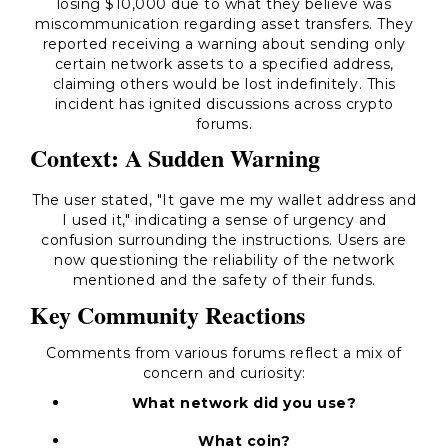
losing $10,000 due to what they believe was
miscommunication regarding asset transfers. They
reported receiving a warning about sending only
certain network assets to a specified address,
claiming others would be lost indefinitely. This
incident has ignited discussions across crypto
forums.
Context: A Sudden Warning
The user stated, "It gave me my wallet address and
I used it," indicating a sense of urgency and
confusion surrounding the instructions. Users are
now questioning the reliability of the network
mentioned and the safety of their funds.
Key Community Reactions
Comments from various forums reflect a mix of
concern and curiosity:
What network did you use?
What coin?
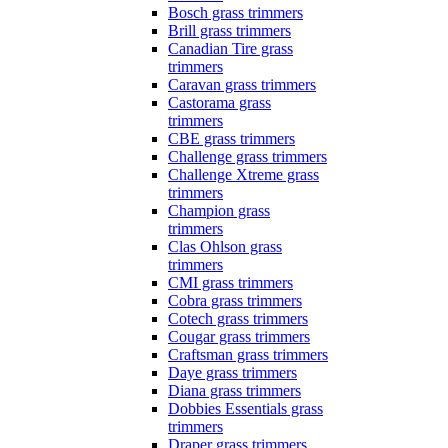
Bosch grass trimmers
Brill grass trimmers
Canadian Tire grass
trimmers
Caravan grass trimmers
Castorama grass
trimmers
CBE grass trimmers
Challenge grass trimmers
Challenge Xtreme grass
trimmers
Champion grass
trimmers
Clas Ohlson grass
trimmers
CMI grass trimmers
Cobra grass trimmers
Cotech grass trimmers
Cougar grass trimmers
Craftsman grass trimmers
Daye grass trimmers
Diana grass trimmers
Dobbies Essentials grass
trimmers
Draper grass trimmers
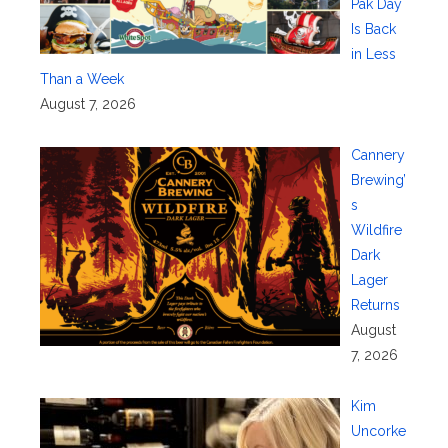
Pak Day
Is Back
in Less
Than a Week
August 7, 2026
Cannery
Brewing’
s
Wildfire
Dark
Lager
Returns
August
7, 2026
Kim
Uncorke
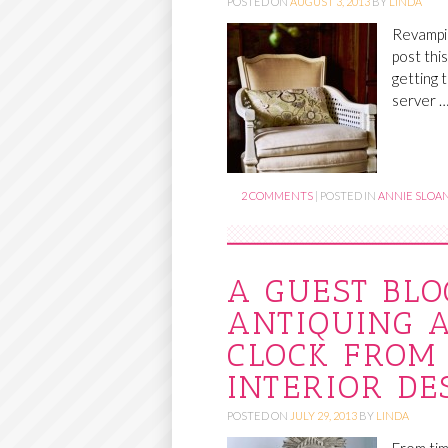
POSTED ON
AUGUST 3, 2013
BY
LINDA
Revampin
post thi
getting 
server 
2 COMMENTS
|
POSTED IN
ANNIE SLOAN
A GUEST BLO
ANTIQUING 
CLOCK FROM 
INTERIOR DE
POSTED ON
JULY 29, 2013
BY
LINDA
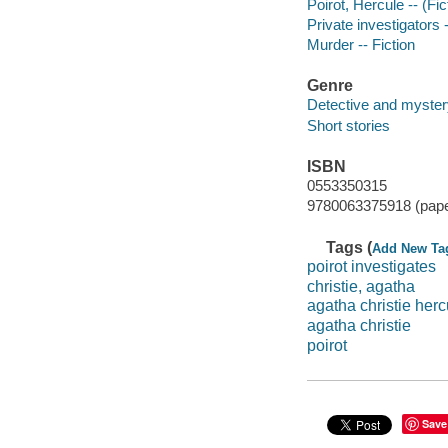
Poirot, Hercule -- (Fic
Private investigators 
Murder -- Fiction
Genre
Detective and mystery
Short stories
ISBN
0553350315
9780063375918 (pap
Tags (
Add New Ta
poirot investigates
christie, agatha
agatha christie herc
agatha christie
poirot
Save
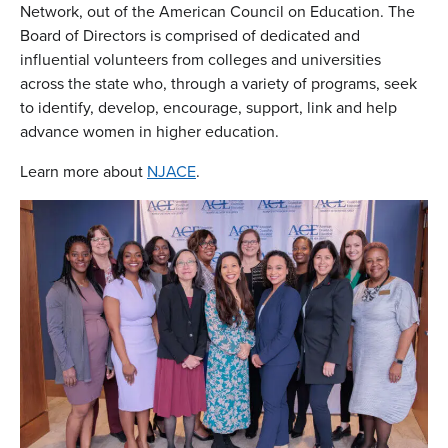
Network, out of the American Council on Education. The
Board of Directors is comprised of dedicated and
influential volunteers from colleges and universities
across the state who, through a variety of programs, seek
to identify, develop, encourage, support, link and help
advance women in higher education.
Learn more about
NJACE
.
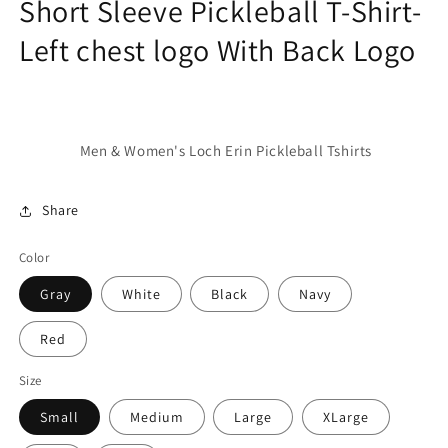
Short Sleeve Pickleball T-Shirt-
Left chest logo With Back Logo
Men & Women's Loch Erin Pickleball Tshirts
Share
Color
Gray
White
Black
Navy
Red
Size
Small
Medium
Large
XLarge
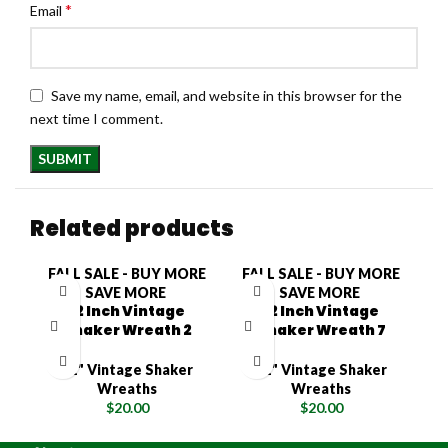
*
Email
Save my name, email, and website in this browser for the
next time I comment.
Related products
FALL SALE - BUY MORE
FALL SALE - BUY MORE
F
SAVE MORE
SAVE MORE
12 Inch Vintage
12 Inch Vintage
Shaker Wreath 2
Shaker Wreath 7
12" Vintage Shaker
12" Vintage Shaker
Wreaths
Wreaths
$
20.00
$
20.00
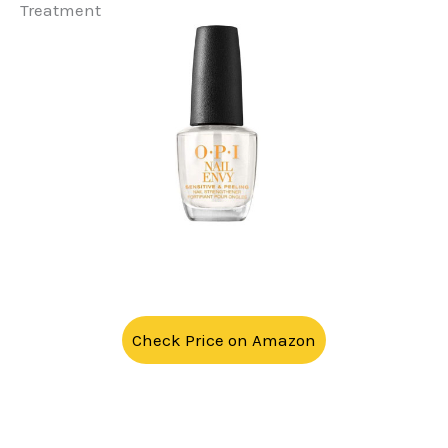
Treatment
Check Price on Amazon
****
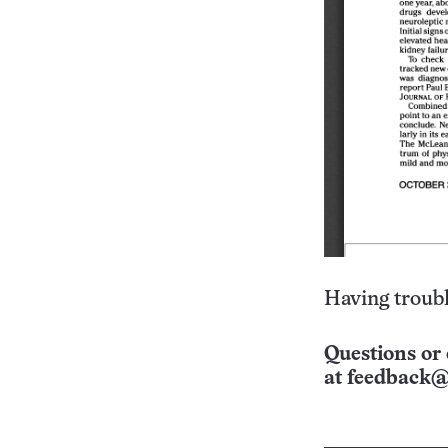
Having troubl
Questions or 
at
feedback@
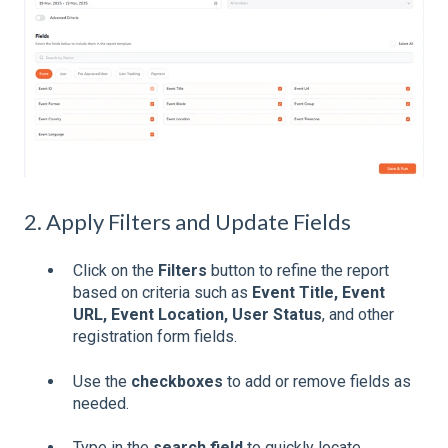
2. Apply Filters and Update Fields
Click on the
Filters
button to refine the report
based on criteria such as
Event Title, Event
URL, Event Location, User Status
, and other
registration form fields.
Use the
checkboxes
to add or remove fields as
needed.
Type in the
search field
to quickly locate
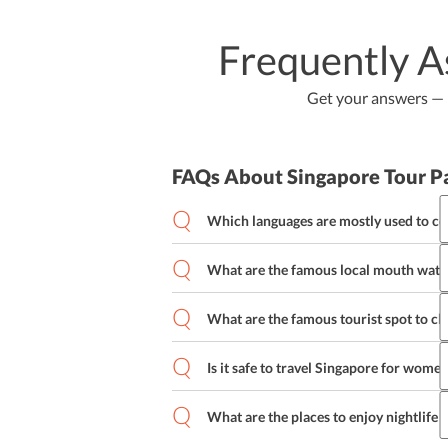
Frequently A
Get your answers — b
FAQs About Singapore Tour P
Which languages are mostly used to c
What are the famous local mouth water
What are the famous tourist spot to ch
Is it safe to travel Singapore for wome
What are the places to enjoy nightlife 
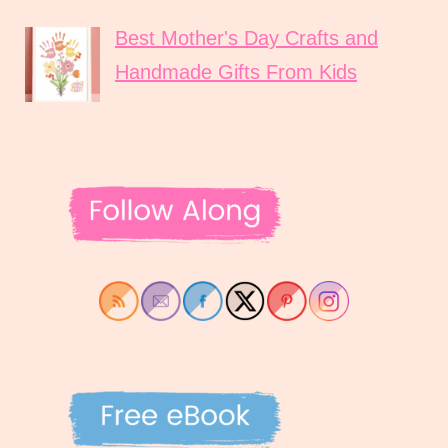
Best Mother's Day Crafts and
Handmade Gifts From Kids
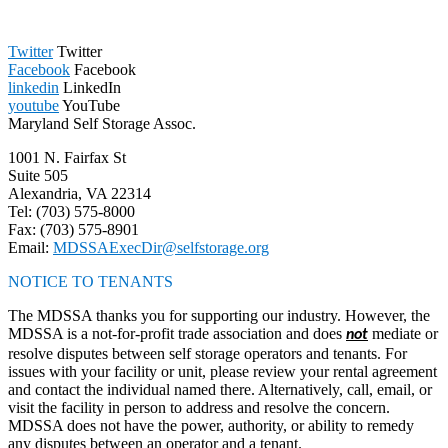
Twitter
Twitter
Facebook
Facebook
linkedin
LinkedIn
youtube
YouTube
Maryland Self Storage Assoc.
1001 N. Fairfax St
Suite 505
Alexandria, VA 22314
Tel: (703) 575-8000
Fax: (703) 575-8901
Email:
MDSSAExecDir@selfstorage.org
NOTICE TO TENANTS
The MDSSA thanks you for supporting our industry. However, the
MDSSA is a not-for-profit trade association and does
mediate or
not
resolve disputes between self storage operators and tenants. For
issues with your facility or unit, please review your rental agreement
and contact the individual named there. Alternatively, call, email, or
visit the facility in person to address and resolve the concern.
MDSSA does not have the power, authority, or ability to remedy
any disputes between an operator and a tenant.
****
What you have to do
Review the preceding data and report every line that includes the string "Singapore".

Exercise answer
FAQs About Singapore Tour P
Is it safe to travel Singapore for wome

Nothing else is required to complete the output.